The Fundació Miró reviews the artist’s link with the modernity of the ADLAN group



Barcelona, ​​Mar 11 (EFE) .- The Fundació Joan Miró recreates the five ephemeral exhibitions that the artist made in Barcelona so that the local avant-garde group ADLAN (Friends of New Art) could get to know the pieces that would later be exhibited in Paris. , New York or Zurich.

Under the title “Miró-ADLAN”, this exhibition, which will be open to the public until July 4, also reconstructs the mark that this group of artists and intellectuals, an elite of the Catalan petty bourgeoisie, left on modern European art and his role in the introduction of cultural modernity in Barcelona, ​​which spread to the rest of Spain.

In the presentation of the exhibition, the curators Muriel Gómez, Jordana Mendelson and Joan M. Minguet, highlighted “the essential connections of this group of artists and intellectuals with Joan Miró, whom they took as the standard of their activity”.

The exhibition brings together the documents and materials from the great ADLAN archive, kept in various public and private centers, mainly in the collections of the College of Architects of Catalonia and the Fundació Joan Miró.

United by ties of friendship with the promoters and honorary partner since 1933, Joan Miró became an emblem, advisor and mediator, since “he exhibited his most recent works up to five times and actively collaborated in all the projects that were developed in those years, in which creative freedoms were a priority objective “, remarks Gómez.

The exhibition brings together a selection of works that could be seen or that are contemporaneous with those that were presented, such as the paintings “Seated Woman” (1931), “Llama in space and naked woman” (1932), “Painting” ( 1933), “Collage-painting” (1934), “Woman and dog before the moon” (1935), “Figures before the sea” (1934) or the popular work “Aidez l’Espagne” (1937)

Muriel Gómez has said that “ADLAN, who had a short life, from November 1932 to June 1936, shortly before the outbreak of the Spanish Civil War, organized more than fifty events, which went beyond plastic art: painting , architecture, literature, chamber music, jazz, circus, cinema, dance, photography “.

These were “private calls and in alternative spaces, not only in galleries, but even in stores (Roca jewelry), but they achieved great public notoriety thanks, among others, to the impact on the press of the time.”

Under his umbrella they exhibited figures of the stature of Alexander Calder, Man Ray, Hans Arp, Remedios Varo, Picasso and Dalí.

While, after the First World War, in the great cities of Europe the avant-gardes had the support of critics and collectors, here, Minguet recalled, “modernity needed the push of a group of visionaries who conceived the culture as a space of global freedom and that set out to break with the Noucentista heritage “.

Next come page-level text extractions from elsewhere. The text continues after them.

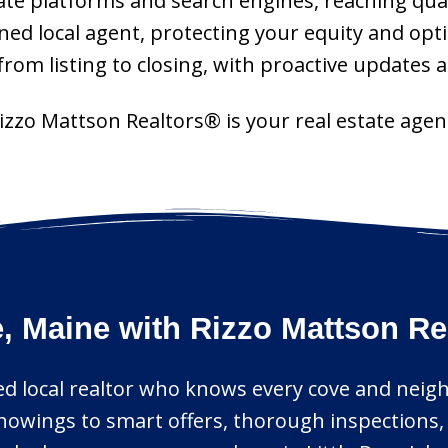
tate platforms and search engines, reaching qual
ned local agent, protecting your equity and opt
om listing to closing, with proactive updates a
 Rizzo Mattson Realtors® is your real estate age
le, Maine with Rizzo Mattson R
sted local realtor who knows every cove and neig
howings to smart offers, thorough inspections,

It should not be forgotten, Minguet stressed, that Miró’s 1918 exhibition at the Dalmau galleries was a failure, because the bourgeoisie rejected him, and “not only did they not buy any work from him, but they even made fun of him.”

The exhibition draws the ties of friendship and social class that united the leaders and members of ADLAN, through photographs, abundant documentation and works such as the drawing-collage that Miró made in 1934 in homage to Joan Prats, promoter of the entity.

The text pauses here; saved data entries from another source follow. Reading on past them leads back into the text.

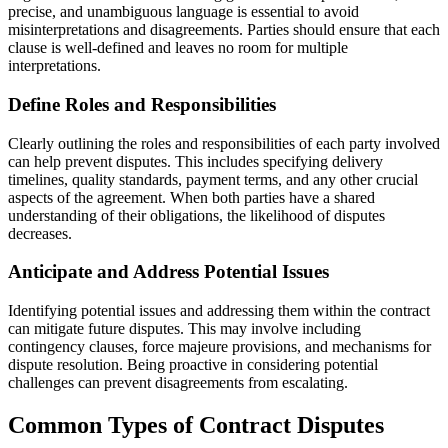
precise, and unambiguous language is essential to avoid
misinterpretations and disagreements. Parties should ensure that each
clause is well-defined and leaves no room for multiple
interpretations.
Define Roles and Responsibilities
Clearly outlining the roles and responsibilities of each party involved
can help prevent disputes. This includes specifying delivery
timelines, quality standards, payment terms, and any other crucial
aspects of the agreement. When both parties have a shared
understanding of their obligations, the likelihood of disputes
decreases.
Anticipate and Address Potential Issues
Identifying potential issues and addressing them within the contract
can mitigate future disputes. This may involve including
contingency clauses, force majeure provisions, and mechanisms for
dispute resolution. Being proactive in considering potential
challenges can prevent disagreements from escalating.
Common Types of Contract Disputes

Around the two of them and Josep Lluís Sert, a long list of personalities with a common sensibility for new art gathered, such as Magí A. Cassanyes, Ángel Ferrant, JV Foix, Sebastià Gasch, Robert Gerhard, Lluís Montanyà, Mercè Ros, Carles Sindreu or Josep Torres Clavé.

For Jordana Mendelson, the exhibition also demonstrates Miró’s “archivist” character, “aware of the value of memorizing his activities and the artistic process itself reflected in drawings and sketches”.

“Miró-ADLAN” also reveals the fundamental task of documentation and conservation of Adelita Lobo, cultural manager, secretary, treasurer and member of the entity, thanks to which the memory of the group survives.

In the exhibition tour, the photographs help to expand ADLAN’s intimacy, as in a trip they take to Andalusia, which confirms that “they were a group of friends,” Mendelson notes.

The project, which has the collaboration of the Banco Sabadell Foundation, is included in the series “Miró Documents”, which investigates new approaches to the artist’s work from the archives of the Joan Miró Foundation Archive.